[TASK TO CARRY OUT] Only lines containing "sujet" are wanted from the data below. Copy those lines.

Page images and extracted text
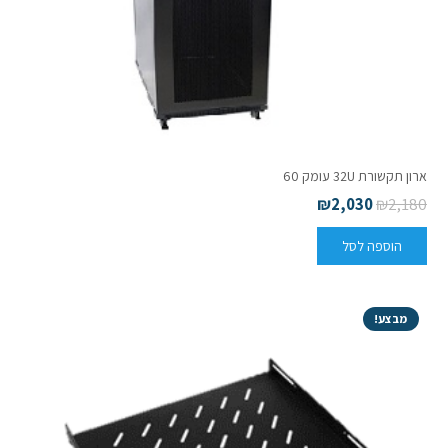
ארון תקשורת 32U עומק 60
₪
2,030
₪
2,180
הוספה לסל
מבצע!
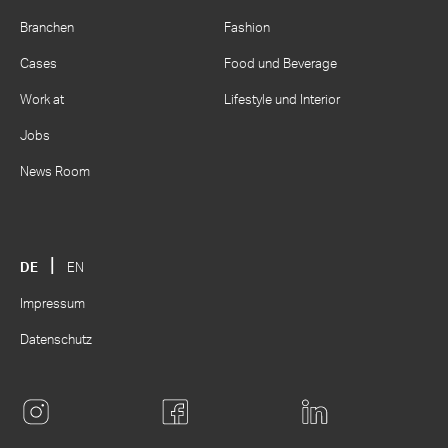
Branchen
Fashion
Cases
Food und Beverage
Work at
Lifestyle und Interior
Jobs
News Room
DE
EN
Impressum
Datenschutz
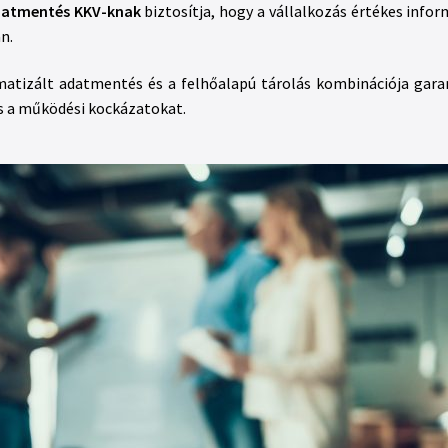
atmentés KKV-knak
biztosítja, hogy a vállalkozás értékes infor
n.
atizált adatmentés és a felhőalapú tárolás kombinációja garan
és a működési kockázatokat.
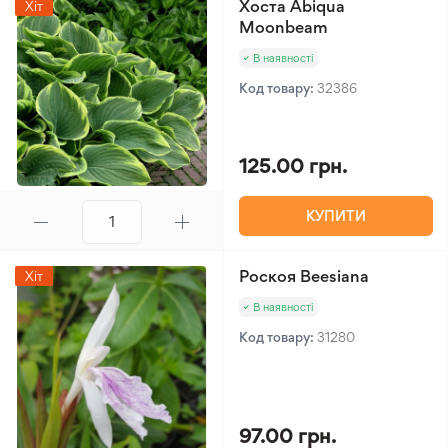
Хоста Abiqua
Хіт
Moonbeam
В наявності
Код товару:
32386
125.00 грн.
КУПИТИ
Роскоя Beesiana
Хіт
В наявності
Код товару:
31280
97.00 грн.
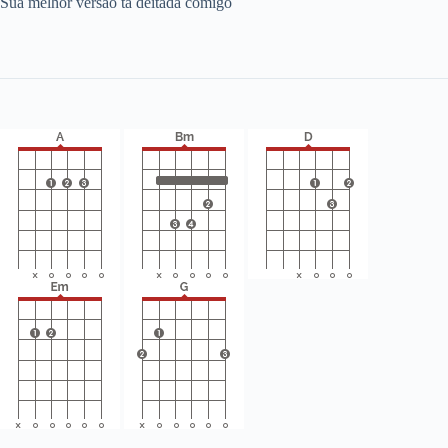
Sua melhor versão tá deitada comigo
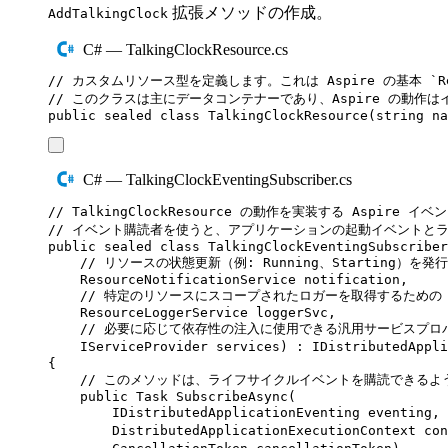
拡張メソッドの作成。
AddTalkingClock
C# — TalkingClockResource.cs
// カスタムリソース型を定義します。これは Aspire の基本 `R
// このクラスは主にデータコンテナーであり、Aspire の動
public
sealed
class
TalkingClockResource
(
string
 na
C# — TalkingClockEventingSubscriber.cs
// TalkingClockResource の動作を実装する Aspire
// イベント購読者を使うと、アプリケーションの起動イベントと
public
sealed
class
TalkingClockEventingSubscriber
// リソースの状態更新（例: Running、Starting）を発
ResourceNotificationService
 notification
,
// 特定のリソースにスコープされたロガーを取得するための A
ResourceLoggerService
 loggerSvc
,
// 必要に応じて依存性の注入に使用できる汎用サービスプロ
IServiceProvider
 services
)
:
IDistributedAppli
{
// このメソッドは、ライフサイクルイベントを購読できるよう
public
Task
SubscribeAsync
(
IDistributedApplicationEventing
 eventing
,
DistributedApplicationExecutionContext
 con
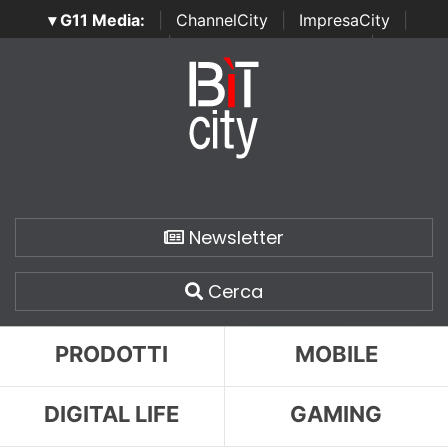
▾ G11 Media:
|
ChannelCity
|
ImpresaCity
|
SecurityOpenLab
|
Italian Channel Awards
|
Italian
Project Awards
|
Italian Security Awards
|
...
Newsletter
Cerca
PRODOTTI
MOBILE
DIGITAL LIFE
GAMING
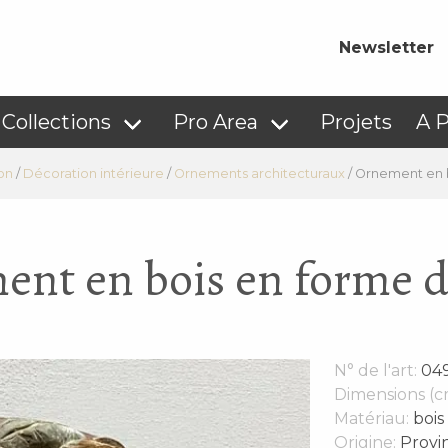
Newsletter
Collections
Pro Area
Projets
A 
on
/
Décoration intérieure
/
Ornements architecturaux
/
Ornement en b
nt en bois en forme d
N° de l'art:
04
Dimensions (c
Matériau:
bois
Origine:
Provin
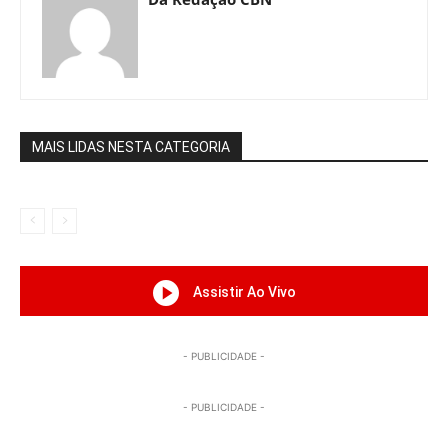
MAIS LIDAS NESTA CATEGORIA
Assistir Ao Vivo
- PUBLICIDADE -
- PUBLICIDADE -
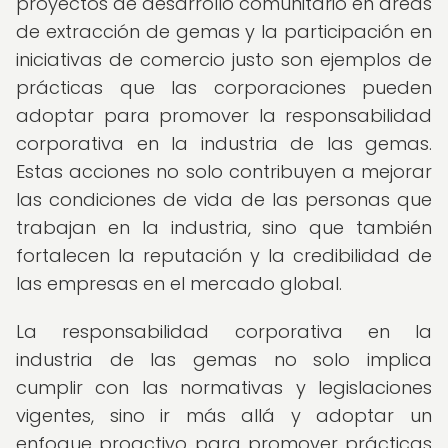
proyectos de desarrollo comunitario en áreas
de extracción de gemas y la participación en
iniciativas de comercio justo son ejemplos de
prácticas que las corporaciones pueden
adoptar para promover la responsabilidad
corporativa en la industria de las gemas.
Estas acciones no solo contribuyen a mejorar
las condiciones de vida de las personas que
trabajan en la industria, sino que también
fortalecen la reputación y la credibilidad de
las empresas en el mercado global.
La responsabilidad corporativa en la
industria de las gemas no solo implica
cumplir con las normativas y legislaciones
vigentes, sino ir más allá y adoptar un
enfoque proactivo para promover prácticas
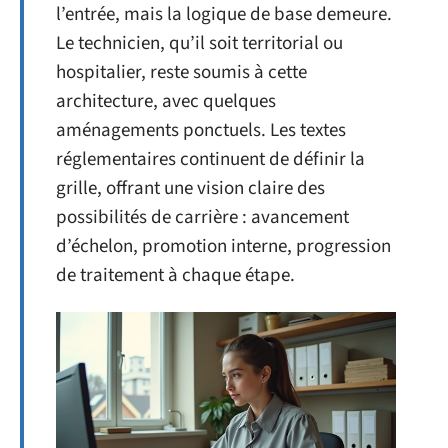
l’entrée, mais la logique de base demeure.
Le technicien, qu’il soit territorial ou
hospitalier, reste soumis à cette
architecture, avec quelques
aménagements ponctuels. Les textes
réglementaires continuent de définir la
grille, offrant une vision claire des
possibilités de carrière : avancement
d’échelon, promotion interne, progression
de traitement à chaque étape.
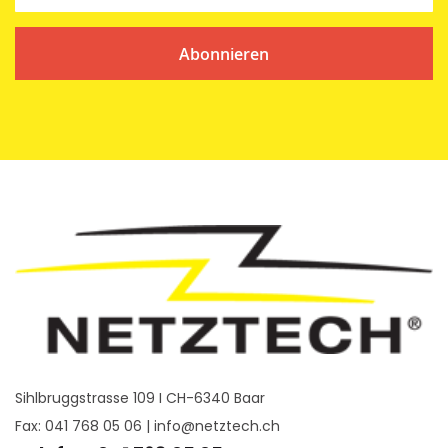
Abonnieren
Sihlbruggstrasse 109 I CH-6340 Baar
Fax: 041 768 05 06 |
info@netztech.ch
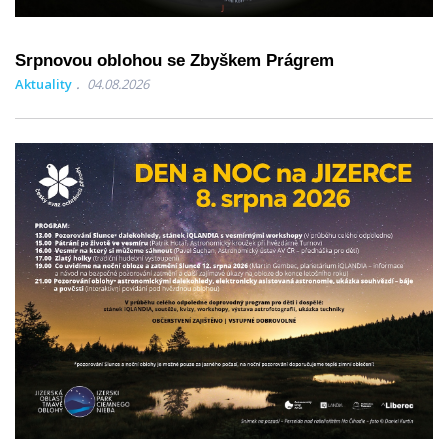
Srpnovou oblohou se Zbyškem Prágrem
Aktuality
04.08.2026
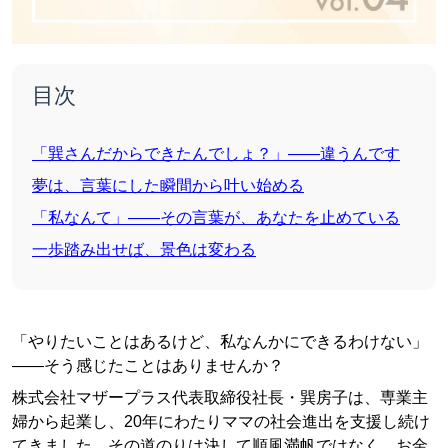
目次
「巽さんだからできたんでしょ？」——違うんです
夢は、言葉にした瞬間から叶い始める
「私なんて」——その言葉が、あなたを止めている
一歩踏み出せば、景色は変わる
「やりたいことはあるけど、私なんかにできるわけない」
——そう感じたことはありませんか？
株式会社マザープラス代表取締役社長・巽房子は、専業主
婦から起業し、20年にわたりママの社会進出を支援し続け
てきました。その道のりは決して順風満帆ではなく、お金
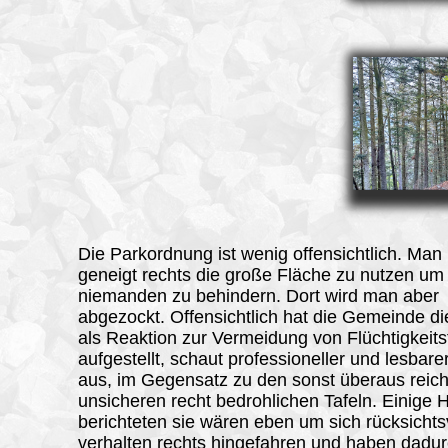
Die Parkordnung ist wenig offensichtlich. Man 
geneigt rechts die große Fläche zu nutzen um
niemanden zu behindern. Dort wird man aber
abgezockt. Offensichtlich hat die Gemeinde di
als Reaktion zur Vermeidung von Flüchtigkeits
aufgestellt, schaut professioneller und lesbarer
aus, im Gegensatz zu den sonst überaus reich
unsicheren recht bedrohlichen Tafeln. Einige
berichteten sie wären eben um sich rücksichts
verhalten rechts hingefahren und haben dadur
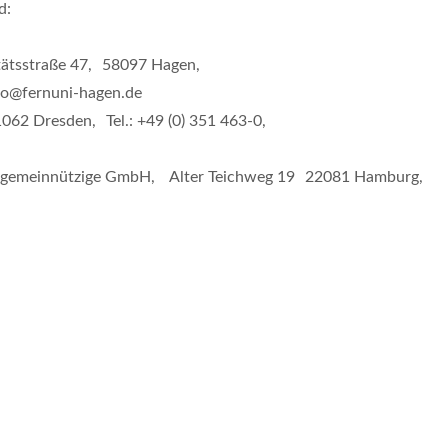
d:
tätsstraße 47, 58097 Hagen,
nfo@fernuni-hagen.de
062 Dresden, Tel.: +49 (0) 351 463-0,
 gemeinnützige GmbH, Alter Teichweg 19 22081 Hamburg,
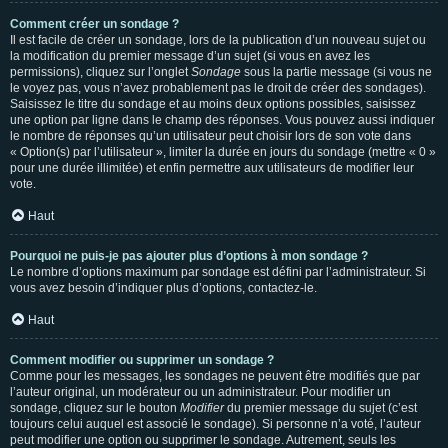
Comment créer un sondage ?
Il est facile de créer un sondage, lors de la publication d’un nouveau sujet ou
la modification du premier message d’un sujet (si vous en avez les
permissions), cliquez sur l’onglet
Sondage
sous la partie message (si vous ne
le voyez pas, vous n’avez probablement pas le droit de créer des sondages).
Saisissez le titre du sondage et au moins deux options possibles, saisissez
une option par ligne dans le champ des réponses. Vous pouvez aussi indiquer
le nombre de réponses qu’un utilisateur peut choisir lors de son vote dans
« Option(s) par l’utilisateur », limiter la durée en jours du sondage (mettre « 0 »
pour une durée illimitée) et enfin permettre aux utilisateurs de modifier leur
vote.
Haut
Pourquoi ne puis-je pas ajouter plus d’options à mon sondage ?
Le nombre d’options maximum par sondage est défini par l’administrateur. Si
vous avez besoin d’indiquer plus d’options, contactez-le.
Haut
Comment modifier ou supprimer un sondage ?
Comme pour les messages, les sondages ne peuvent être modifiés que par
l’auteur original, un modérateur ou un administrateur. Pour modifier un
sondage, cliquez sur le bouton
Modifier
du premier message du sujet (c’est
toujours celui auquel est associé le sondage). Si personne n’a voté, l’auteur
peut modifier une option ou supprimer le sondage. Autrement, seuls les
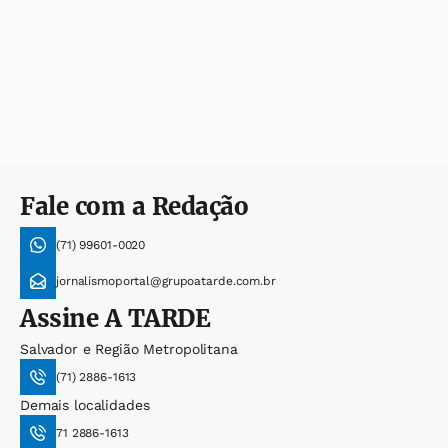
Fale com a Redação
(71) 99601-0020
jornalismoportal@grupoatarde.com.br
Assine
A TARDE
Salvador e Região Metropolitana
(71) 2886-1613
Demais localidades
71 2886-1613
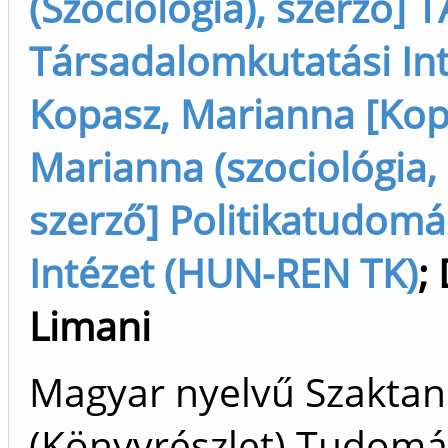
(Szociológia), szerző] 
Társadalomkutatási Int
Kopasz, Marianna [Kop
Marianna (szociológia, p
szerző] Politikatudomá
Intézet (HUN-REN TK)
;
Limani
Magyar nyelvű Szakta
(Könyvrészlet) Tudom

[SOLUTION TO THE EXERCISE]
Il est facile de créer un sondage, lors de la publication d’un nouveau sujet ou
la modification du premier message d’un sujet (si vous en avez les
du premier message du sujet (c’est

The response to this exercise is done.